# PEW x Himmy



## dangermouse (Oct 4, 2008)

what would you expect to get from PEW x himmy please?


----------



## julieszoo (May 27, 2009)

50% pew and 50% himi


----------



## dangermouse (Oct 4, 2008)

That is what i thought too......... 

but i have got a litter of babies that all have dark eyes they are from PEW mother and a himmy father that also had pink eyes...... now i know that the father of the himmy was infact a siamese and the mother was a PEW.... so whats going on with these babies :?


----------



## SarahY (Nov 6, 2008)

Maybe the PEW is actually a cream with pink eye dilute (the one that makes dove, fawn etc) as well? Then you could expect some black eyed siamese kiitens.

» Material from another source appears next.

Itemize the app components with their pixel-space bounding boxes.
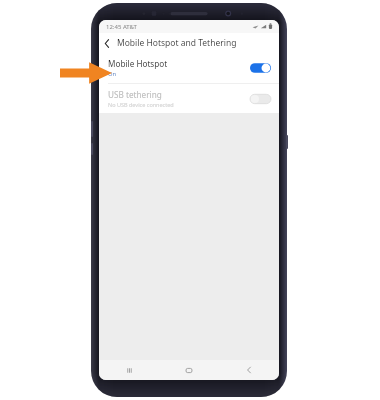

Although you can make white mice quite a few ways so you'll probably just have to wait and see!

Sarah xxx


----------



## dangermouse (Oct 4, 2008)

Hmmmm...... im sure i really dont know .... but i was really suprised by this litter, they are only 3 days so not sure what colour they are going to be yet :lol:


----------



## dangermouse (Oct 4, 2008)

well today I have tried a bit of fostering as the PEW mother is eating her young one by one, so i have put them in with my two other moms siamese and blue.... things seem to be going ok as the siamese had been feeding them and re building her nest...


----------



## NaomiR (Feb 9, 2009)

you have b.e siamese like wot I done :lol:


----------